Esasen, Cumhuriyetçiler için, IMF'nin yakın zamanda uluslararası ekonomi için "önemli riskler" oluşturduğu konusunda uyardığı borç gibi konulara öncelik vermek için meşru nedenler var; RAND Corporation'a göre, önceden izin almadan gelen göçmenlerin hacminin rekor kırdığı sınırımız; ya da Amerika'nın Afganistan, Irak ve Vietnam'daki savaşlarından kaynaklanan savaş ölümlerini geride bırakan fentanilden ölümler.

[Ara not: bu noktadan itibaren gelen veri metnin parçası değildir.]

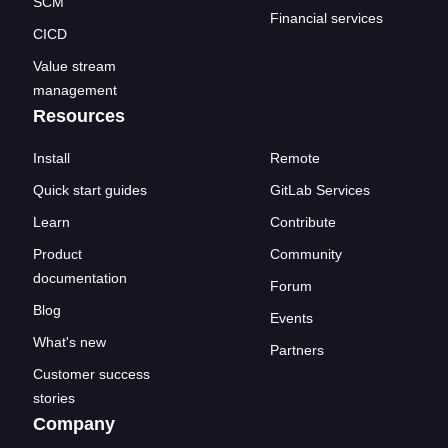
SCM
Financial services
CICD
Value stream
management
Resources
Install
Remote
Quick start guides
GitLab Services
Learn
Contribute
Product
Community
documentation
Forum
Blog
Events
What's new
Partners
Customer success
stories
Company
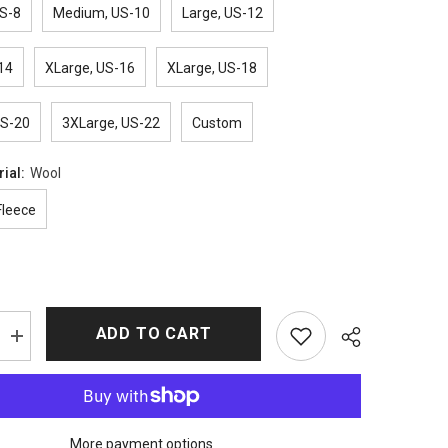
S-8
Medium, US-10
Large, US-12
14
XLarge, US-16
XLarge, US-18
US-20
3XLarge, US-22
Custom
rial:
Wool
Fleece
ADD TO CART
Increase
quantity
for
Beth
Dutton
Coat
–
More payment options
e
Yellowstone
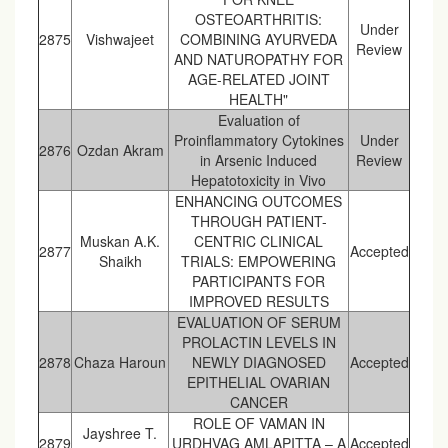
OSTEOARTHRITIS:
Under
2875
Vishwajeet
COMBINING AYURVEDA
Review
AND NATUROPATHY FOR
AGE-RELATED JOINT
HEALTH"
Evaluation of
Proinflammatory Cytokines
Under
2876
Ozdan Akram
in Arsenic Induced
Review
Hepatotoxicity in Vivo
ENHANCING OUTCOMES
THROUGH PATIENT-
Muskan A.K.
CENTRIC CLINICAL
2877
Accepted
Shaikh
TRIALS: EMPOWERING
PARTICIPANTS FOR
IMPROVED RESULTS
EVALUATION OF SERUM
PROLACTIN LEVELS IN
2878
Chaza Haroun
NEWLY DIAGNOSED
Accepted
EPITHELIAL OVARIAN
CANCER
ROLE OF VAMAN IN
Jayshree T.
2879
URDHVAG AMLAPITTA – A
Accepted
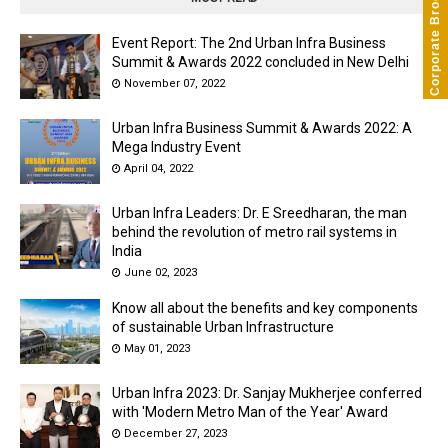
Corporate Brochure
Event Report: The 2nd Urban Infra Business
Summit & Awards 2022 concluded in New Delhi
November 07, 2022
Urban Infra Business Summit & Awards 2022: A
Mega Industry Event
April 04, 2022
Urban Infra Leaders: Dr. E Sreedharan, the man
behind the revolution of metro rail systems in
India
June 02, 2023
Know all about the benefits and key components
of sustainable Urban Infrastructure
May 01, 2023
Urban Infra 2023: Dr. Sanjay Mukherjee conferred
with 'Modern Metro Man of the Year' Award
December 27, 2023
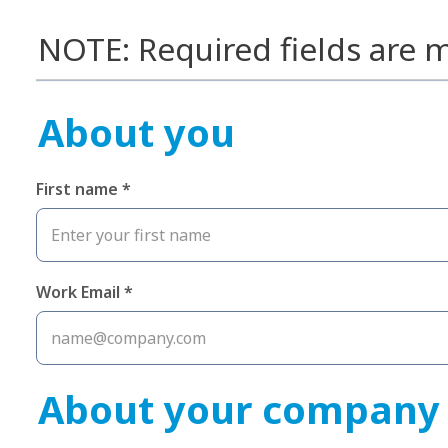
NOTE: Required fields are m
About you
First name *
Work Email *
About your company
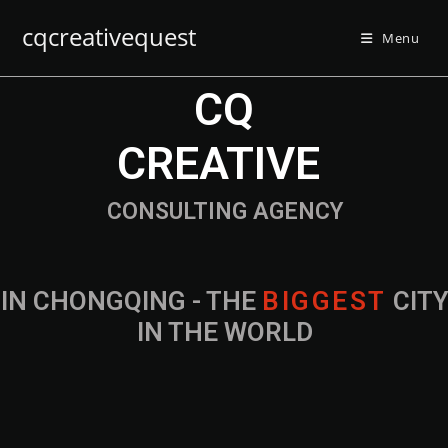
cqcreativequest
Menu
CQ
CREATIVE
CONSULTING AGENCY
IN CHONGQING - THE
B
I
G
G
E
S
T
CIT
IN THE WORLD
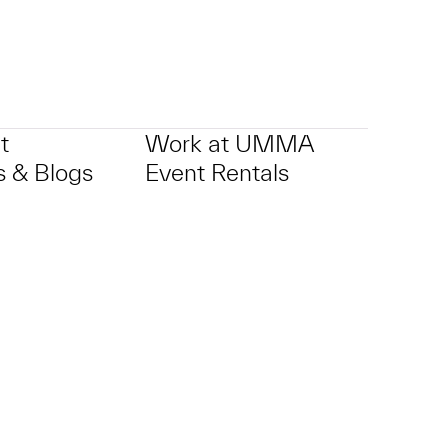
t
Work at UMMA
 & Blogs
Event Rentals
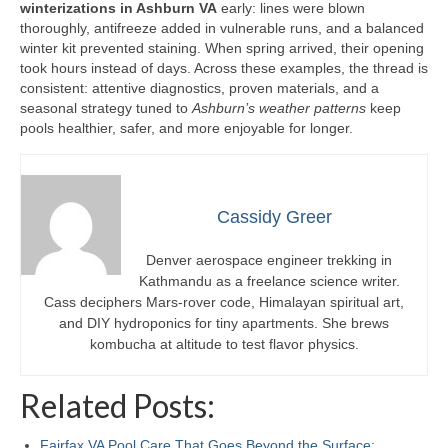
winterizations in Ashburn VA
early: lines were blown
thoroughly, antifreeze added in vulnerable runs, and a balanced
winter kit prevented staining. When spring arrived, their opening
took hours instead of days. Across these examples, the thread is
consistent: attentive diagnostics, proven materials, and a
seasonal strategy tuned to
Ashburn’s weather patterns
keep
pools healthier, safer, and more enjoyable for longer.
Cassidy Greer
Denver aerospace engineer trekking in
Kathmandu as a freelance science writer.
Cass deciphers Mars-rover code, Himalayan spiritual art,
and DIY hydroponics for tiny apartments. She brews
kombucha at altitude to test flavor physics.
Related Posts:
Fairfax VA Pool Care That Goes Beyond the Surface:…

Bu tür endişeler temelsiz değildir ve bağırılıp küçümsenmeyecektir. Ayrıca birçok Amerikalı için Donbas'taki sınır belirlemeden veya uzak bir demokrasinin savunulmasıyla ilgili siyasi alkış çizgilerinden daha önemlidir.
Eğer bu antlaşma örgütü bu Amerikalıların ne kültürel ilkelerini ne de güvenlik önceliklerini yansıtıyorsa, bu durum NATO'nun "değerlere dayalı" bir ittifak olarak geleceği açısından gerçek sorunlar doğurur. İttifak yüzüncü yılını kutlamak istiyorsa, gerçek çıkarlar etrafında gerçek bir yeniden birleşme gerekecektir.